Your copy of the data below must be exact and must leave out all pictures.

(Collected data)
════════════════════

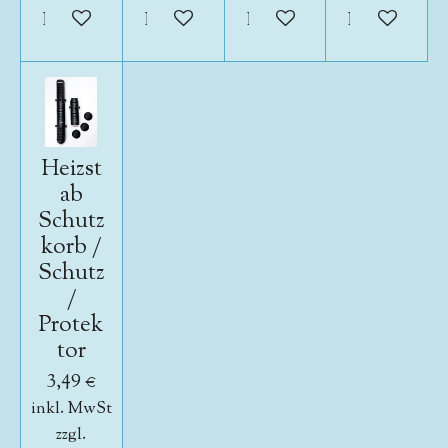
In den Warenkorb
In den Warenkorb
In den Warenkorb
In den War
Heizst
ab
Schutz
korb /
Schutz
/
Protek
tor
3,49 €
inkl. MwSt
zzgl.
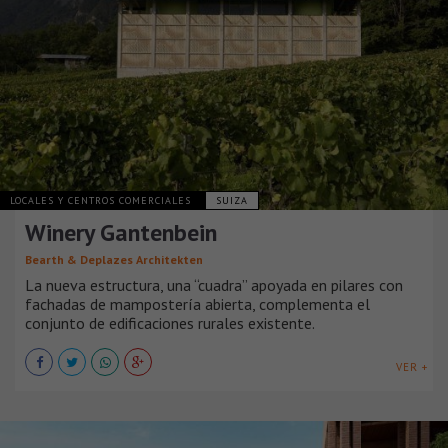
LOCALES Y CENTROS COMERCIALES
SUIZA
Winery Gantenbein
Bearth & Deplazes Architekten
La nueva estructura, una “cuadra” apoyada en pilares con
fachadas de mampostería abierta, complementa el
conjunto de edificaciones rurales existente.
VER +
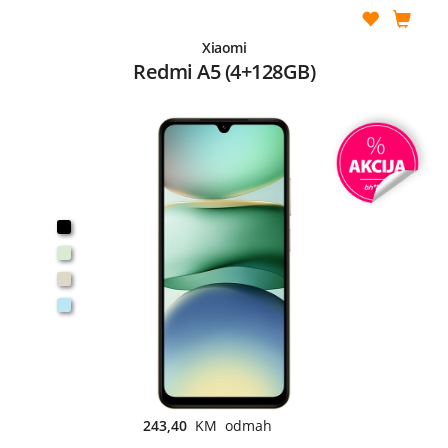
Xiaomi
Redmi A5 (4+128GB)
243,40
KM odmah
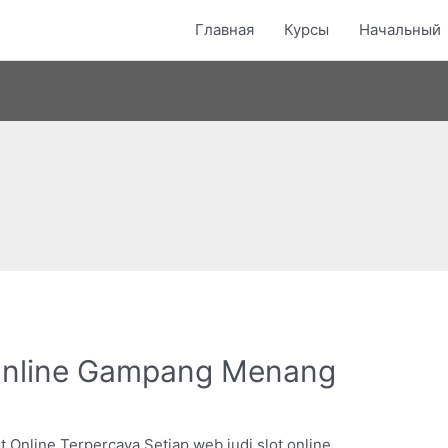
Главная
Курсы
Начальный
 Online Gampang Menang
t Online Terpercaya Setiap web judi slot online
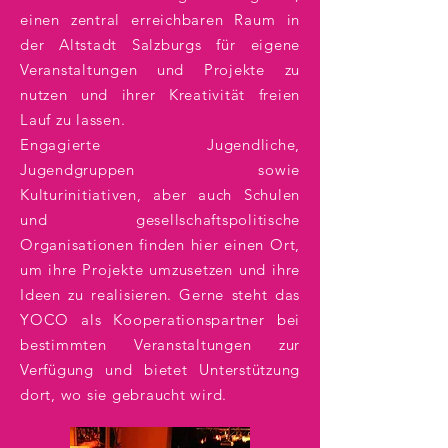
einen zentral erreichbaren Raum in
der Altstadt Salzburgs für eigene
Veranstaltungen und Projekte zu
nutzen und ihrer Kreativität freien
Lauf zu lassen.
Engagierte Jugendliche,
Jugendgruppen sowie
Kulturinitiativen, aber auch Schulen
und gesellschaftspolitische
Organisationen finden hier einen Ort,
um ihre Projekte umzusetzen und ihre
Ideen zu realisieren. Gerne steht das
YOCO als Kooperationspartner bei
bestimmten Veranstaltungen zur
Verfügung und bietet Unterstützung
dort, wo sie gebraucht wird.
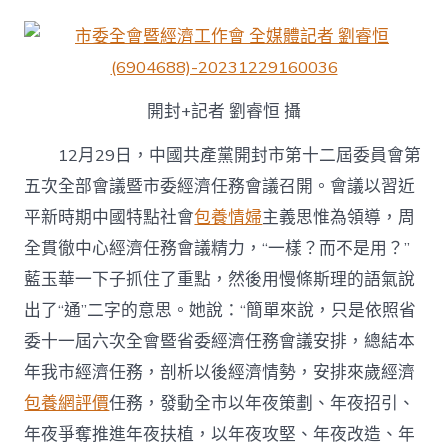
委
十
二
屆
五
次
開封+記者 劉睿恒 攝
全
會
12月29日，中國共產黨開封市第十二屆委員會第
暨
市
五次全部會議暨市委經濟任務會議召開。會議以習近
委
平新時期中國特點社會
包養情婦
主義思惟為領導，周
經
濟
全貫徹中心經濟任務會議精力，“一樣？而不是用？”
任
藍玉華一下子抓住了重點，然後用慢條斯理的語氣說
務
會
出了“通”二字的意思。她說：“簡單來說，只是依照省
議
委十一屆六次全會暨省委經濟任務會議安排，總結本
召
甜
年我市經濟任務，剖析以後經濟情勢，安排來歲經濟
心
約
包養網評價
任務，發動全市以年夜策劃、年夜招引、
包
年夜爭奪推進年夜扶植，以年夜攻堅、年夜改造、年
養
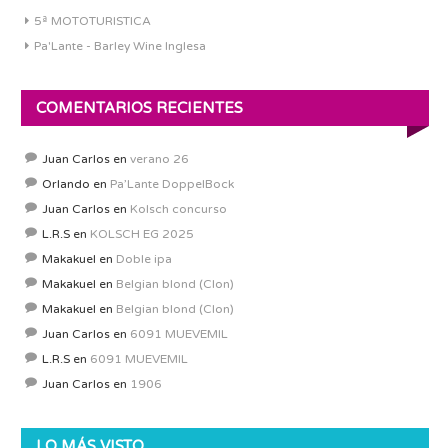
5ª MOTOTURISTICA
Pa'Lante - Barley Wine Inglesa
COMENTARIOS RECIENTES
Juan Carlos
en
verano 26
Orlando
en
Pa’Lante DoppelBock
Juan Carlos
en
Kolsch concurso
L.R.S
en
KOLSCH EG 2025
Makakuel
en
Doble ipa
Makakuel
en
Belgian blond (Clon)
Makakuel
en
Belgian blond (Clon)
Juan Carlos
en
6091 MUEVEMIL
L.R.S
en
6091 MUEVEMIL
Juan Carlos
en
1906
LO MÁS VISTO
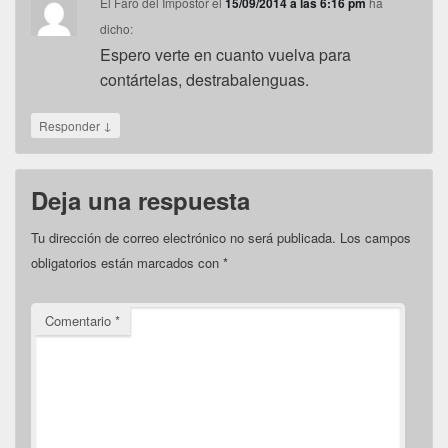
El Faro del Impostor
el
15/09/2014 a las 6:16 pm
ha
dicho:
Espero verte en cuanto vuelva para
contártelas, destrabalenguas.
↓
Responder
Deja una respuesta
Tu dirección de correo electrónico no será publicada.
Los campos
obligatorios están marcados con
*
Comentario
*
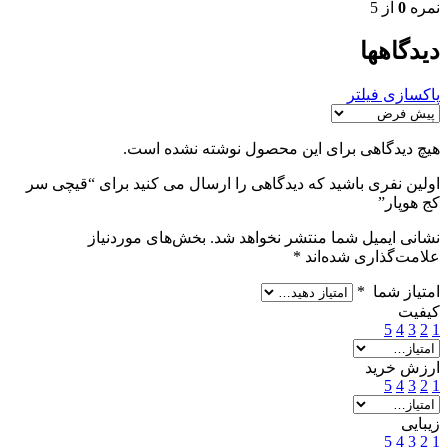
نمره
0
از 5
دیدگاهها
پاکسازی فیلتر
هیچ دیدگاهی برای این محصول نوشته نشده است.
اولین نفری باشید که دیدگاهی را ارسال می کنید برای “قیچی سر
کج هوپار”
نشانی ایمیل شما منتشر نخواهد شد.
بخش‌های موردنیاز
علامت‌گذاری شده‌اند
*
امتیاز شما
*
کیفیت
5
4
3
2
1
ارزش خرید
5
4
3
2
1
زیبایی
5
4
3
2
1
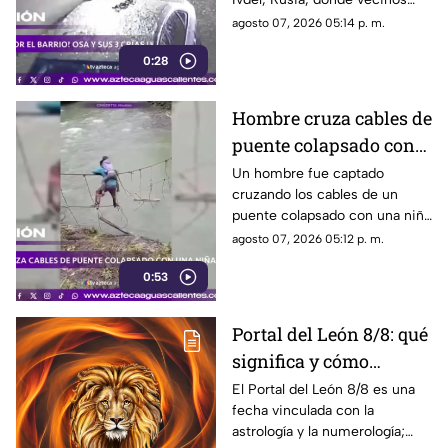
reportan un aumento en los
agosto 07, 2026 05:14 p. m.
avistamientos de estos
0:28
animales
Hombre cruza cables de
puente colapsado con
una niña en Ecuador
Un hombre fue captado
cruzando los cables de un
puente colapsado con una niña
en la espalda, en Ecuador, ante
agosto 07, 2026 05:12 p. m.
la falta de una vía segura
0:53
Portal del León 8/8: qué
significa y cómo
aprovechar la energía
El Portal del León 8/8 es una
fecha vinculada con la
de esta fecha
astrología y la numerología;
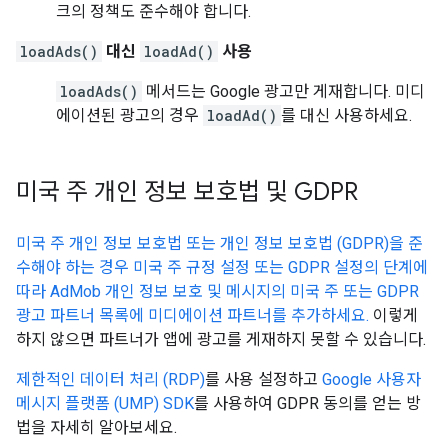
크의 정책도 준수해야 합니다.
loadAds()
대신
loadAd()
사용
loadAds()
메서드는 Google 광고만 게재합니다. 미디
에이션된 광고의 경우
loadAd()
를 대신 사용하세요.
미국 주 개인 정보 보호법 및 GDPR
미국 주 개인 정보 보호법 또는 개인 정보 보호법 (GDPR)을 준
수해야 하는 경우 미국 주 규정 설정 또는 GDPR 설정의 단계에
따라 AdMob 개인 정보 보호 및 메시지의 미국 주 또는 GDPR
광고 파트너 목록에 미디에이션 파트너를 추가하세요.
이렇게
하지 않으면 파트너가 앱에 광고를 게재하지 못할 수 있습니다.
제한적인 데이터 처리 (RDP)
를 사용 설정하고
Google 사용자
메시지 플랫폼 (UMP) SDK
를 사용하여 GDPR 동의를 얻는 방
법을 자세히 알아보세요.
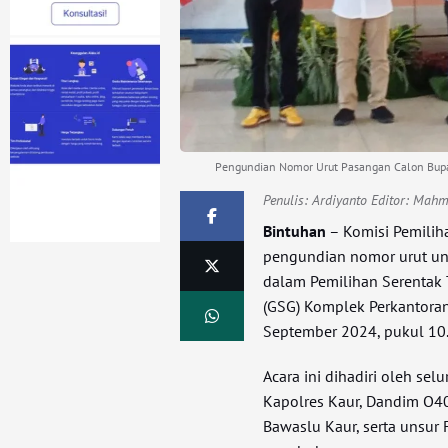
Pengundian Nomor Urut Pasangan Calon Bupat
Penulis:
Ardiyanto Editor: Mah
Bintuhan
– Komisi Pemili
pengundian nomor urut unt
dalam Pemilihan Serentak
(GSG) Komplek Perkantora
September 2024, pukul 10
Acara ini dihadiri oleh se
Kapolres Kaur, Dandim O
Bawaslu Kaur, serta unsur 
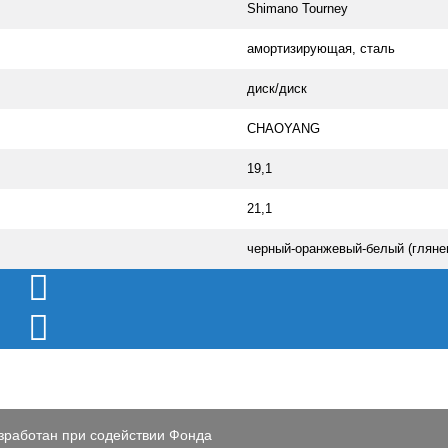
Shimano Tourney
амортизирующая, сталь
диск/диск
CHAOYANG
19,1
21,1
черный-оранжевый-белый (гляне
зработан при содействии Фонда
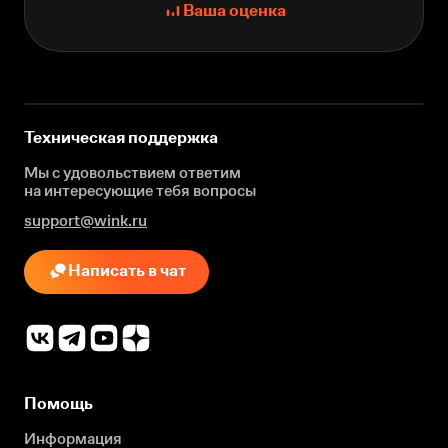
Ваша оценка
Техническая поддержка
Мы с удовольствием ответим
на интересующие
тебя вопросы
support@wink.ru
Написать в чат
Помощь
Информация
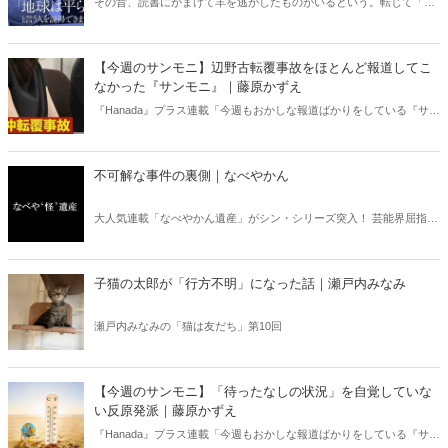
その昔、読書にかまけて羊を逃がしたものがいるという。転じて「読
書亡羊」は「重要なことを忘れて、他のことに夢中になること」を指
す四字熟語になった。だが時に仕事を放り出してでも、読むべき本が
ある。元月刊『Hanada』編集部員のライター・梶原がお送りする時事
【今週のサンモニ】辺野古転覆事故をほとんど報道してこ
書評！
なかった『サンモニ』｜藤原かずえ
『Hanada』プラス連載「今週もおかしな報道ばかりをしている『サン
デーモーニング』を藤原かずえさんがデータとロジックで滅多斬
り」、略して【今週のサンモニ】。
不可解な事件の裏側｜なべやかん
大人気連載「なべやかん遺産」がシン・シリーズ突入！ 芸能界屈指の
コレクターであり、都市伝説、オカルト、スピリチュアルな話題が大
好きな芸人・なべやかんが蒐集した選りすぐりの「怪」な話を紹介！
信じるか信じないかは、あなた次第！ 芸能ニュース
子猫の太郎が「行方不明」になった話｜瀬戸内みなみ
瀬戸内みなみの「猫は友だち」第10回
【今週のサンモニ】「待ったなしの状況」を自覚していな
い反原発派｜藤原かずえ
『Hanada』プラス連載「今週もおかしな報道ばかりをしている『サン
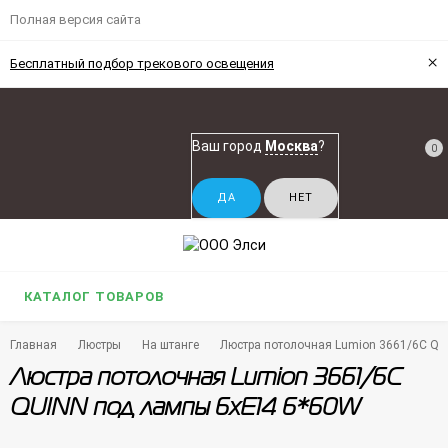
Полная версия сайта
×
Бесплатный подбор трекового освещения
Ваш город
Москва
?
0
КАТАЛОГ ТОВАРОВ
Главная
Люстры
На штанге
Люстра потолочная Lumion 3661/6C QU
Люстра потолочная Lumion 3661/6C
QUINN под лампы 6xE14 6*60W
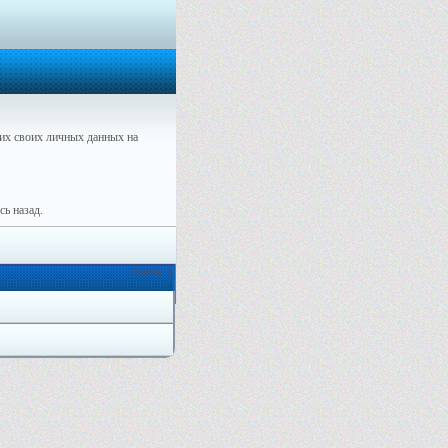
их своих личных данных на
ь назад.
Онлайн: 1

════════════════════

Response box —
In den Warenkorb
In den Warenkorb
In den Warenkorb
In den War
Heizst
ab
Schutz
korb /
Schutz
/
Protek
tor
3,49 €
inkl. MwSt
zzgl.
LOCALES Y CENTROS COMERCIALES
SUIZA
Winery Gantenbein
Bearth & Deplazes Architekten
La nueva estructura, una “cuadra” apoyada en pilares con
fachadas de mampostería abierta, complementa el
conjunto de edificaciones rurales existente.
VER +
Xiaomi
Redmi A5 (4+128GB)
243,40
KM odmah
Главная
Курсы
Начальный
 Online Gampang Menang
t Online Terpercaya Setiap web judi slot online
einen zentral erreichbaren Raum in
der Altstadt Salzburgs für eigene
Veranstaltungen und Projekte zu
nutzen und ihrer Kreativität freien
Lauf zu lassen.
Engagierte Jugendliche,
Jugendgruppen sowie
Kulturinitiativen, aber auch Schulen
und gesellschaftspolitische
Organisationen finden hier einen Ort,
um ihre Projekte umzusetzen und ihre
Ideen zu realisieren. Gerne steht das
YOCO als Kooperationspartner bei
bestimmten Veranstaltungen zur
Verfügung und bietet Unterstützung
dort, wo sie gebraucht wird.
委
十
二
屆
五
次
開封+記者 劉睿恒 攝
全
會
12月29日，中國共產黨開封市第十二屆委員會第
暨
市
五次全部會議暨市委經濟任務會議召開。會議以習近
委
平新時期中國特點社會
包養情婦
主義思惟為領導，周
經
濟
全貫徹中心經濟任務會議精力，“一樣？而不是用？”
任
藍玉華一下子抓住了重點，然後用慢條斯理的語氣說
務
會
出了“通”二字的意思。她說：“簡單來說，只是依照省
議
委十一屆六次全會暨省委經濟任務會議安排，總結本
召
甜
年我市經濟任務，剖析以後經濟情勢，安排來歲經濟
心
約
包養網評價
任務，發動全市以年夜策劃、年夜招引、
包
年夜爭奪推進年夜扶植，以年夜攻堅、年夜改造、年
養
5ª MOTOTURISTICA
Pa'Lante - Barley Wine Inglesa
COMENTARIOS RECIENTES
Juan Carlos
en
verano 26
Orlando
en
Pa’Lante DoppelBock
Juan Carlos
en
Kolsch concurso
L.R.S
en
KOLSCH EG 2025
Makakuel
en
Doble ipa
Makakuel
en
Belgian blond (Clon)
Makakuel
en
Belgian blond (Clon)
Juan Carlos
en
6091 MUEVEMIL
L.R.S
en
6091 MUEVEMIL
Juan Carlos
en
1906
LO MÁS VISTO
El Faro del Impostor
el
15/09/2014 a las 6:16 pm
ha
dicho:
Espero verte en cuanto vuelva para
contártelas, destrabalenguas.
↓
Responder
Deja una respuesta
Tu dirección de correo electrónico no será publicada.
Los campos
obligatorios están marcados con
*
Comentario
*
نمره
0
از 5
دیدگاهها
پاکسازی فیلتر
هیچ دیدگاهی برای این محصول نوشته نشده است.
اولین نفری باشید که دیدگاهی را ارسال می کنید برای “قیچی سر
کج هوپار”
نشانی ایمیل شما منتشر نخواهد شد.
بخش‌های موردنیاز
علامت‌گذاری شده‌اند
*
امتیاز شما
*
کیفیت
5
4
3
2
1
ارزش خرید
5
4
3
2
1
زیبایی
5
4
3
2
1
reportan un aumento en los
agosto 07, 2026 05:14 p. m.
avistamientos de estos
0:28
animales
Hombre cruza cables de
puente colapsado con
una niña en Ecuador
Un hombre fue captado
cruzando los cables de un
puente colapsado con una niña
en la espalda, en Ecuador, ante
agosto 07, 2026 05:12 p. m.
la falta de una vía segura
0:53
Portal del León 8/8: qué
significa y cómo
aprovechar la energía
El Portal del León 8/8 es una
fecha vinculada con la
de esta fecha
astrología y la numerología;
크의 정책도 준수해야 합니다.
loadAds()
대신
loadAd()
사용
loadAds()
메서드는 Google 광고만 게재합니다. 미디
에이션된 광고의 경우
loadAd()
를 대신 사용하세요.
미국 주 개인 정보 보호법 및 GDPR
미국 주 개인 정보 보호법 또는 개인 정보 보호법 (GDPR)을 준
수해야 하는 경우 미국 주 규정 설정 또는 GDPR 설정의 단계에
따라 AdMob 개인 정보 보호 및 메시지의 미국 주 또는 GDPR
광고 파트너 목록에 미디에이션 파트너를 추가하세요.
이렇게
하지 않으면 파트너가 앱에 광고를 게재하지 못할 수 있습니다.
제한적인 데이터 처리 (RDP)
를 사용 설정하고
Google 사용자
메시지 플랫폼 (UMP) SDK
를 사용하여 GDPR 동의를 얻는 방
법을 자세히 알아보세요.
Pengundian Nomor Urut Pasangan Calon Bupat
Penulis:
Ardiyanto Editor: Mah
Bintuhan
– Komisi Pemili
pengundian nomor urut unt
dalam Pemilihan Serentak
(GSG) Komplek Perkantora
September 2024, pukul 10
Acara ini dihadiri oleh se
Kapolres Kaur, Dandim O
Bawaslu Kaur, serta unsur 
Shimano Tourney
амортизирующая, сталь
диск/диск
CHAOYANG
19,1
21,1
черный-оранжевый-белый (гляне
зработан при содействии Фонда
Ваша оценка
Техническая поддержка
Мы с удовольствием ответим
на интересующие
тебя вопросы
support@wink.ru
Написать в чат
Помощь
Информация
その昔、読書にかまけて羊を逃がしたものがいるという。転じて「読
書亡羊」は「重要なことを忘れて、他のことに夢中になること」を指
す四字熟語になった。だが時に仕事を放り出してでも、読むべき本が
ある。元月刊『Hanada』編集部員のライター・梶原がお送りする時事
【今週のサンモニ】辺野古転覆事故をほとんど報道してこ
書評！
なかった『サンモニ』｜藤原かずえ
『Hanada』プラス連載「今週もおかしな報道ばかりをしている『サン
デーモーニング』を藤原かずえさんがデータとロジックで滅多斬
り」、略して【今週のサンモニ】。
不可解な事件の裏側｜なべやかん
大人気連載「なべやかん遺産」がシン・シリーズ突入！ 芸能界屈指の
コレクターであり、都市伝説、オカルト、スピリチュアルな話題が大
好きな芸人・なべやかんが蒐集した選りすぐりの「怪」な話を紹介！
信じるか信じないかは、あなた次第！ 芸能ニュース
子猫の太郎が「行方不明」になった話｜瀬戸内みなみ
瀬戸内みなみの「猫は友だち」第10回
【今週のサンモニ】「待ったなしの状況」を自覚していな
い反原発派｜藤原かずえ
『Hanada』プラス連載「今週もおかしな報道ばかりをしている『サン
Полная версия сайта
×
Бесплатный подбор трекового освещения
Ваш город
Москва
?
0
КАТАЛОГ ТОВАРОВ
Главная
Люстры
На штанге
Люстра потолочная Lumion 3661/6C QU
Люстра потолочная Lumion 3661/6C
QUINN под лампы 6xE14 6*60W
их своих личных данных на
ь назад.
Онлайн: 1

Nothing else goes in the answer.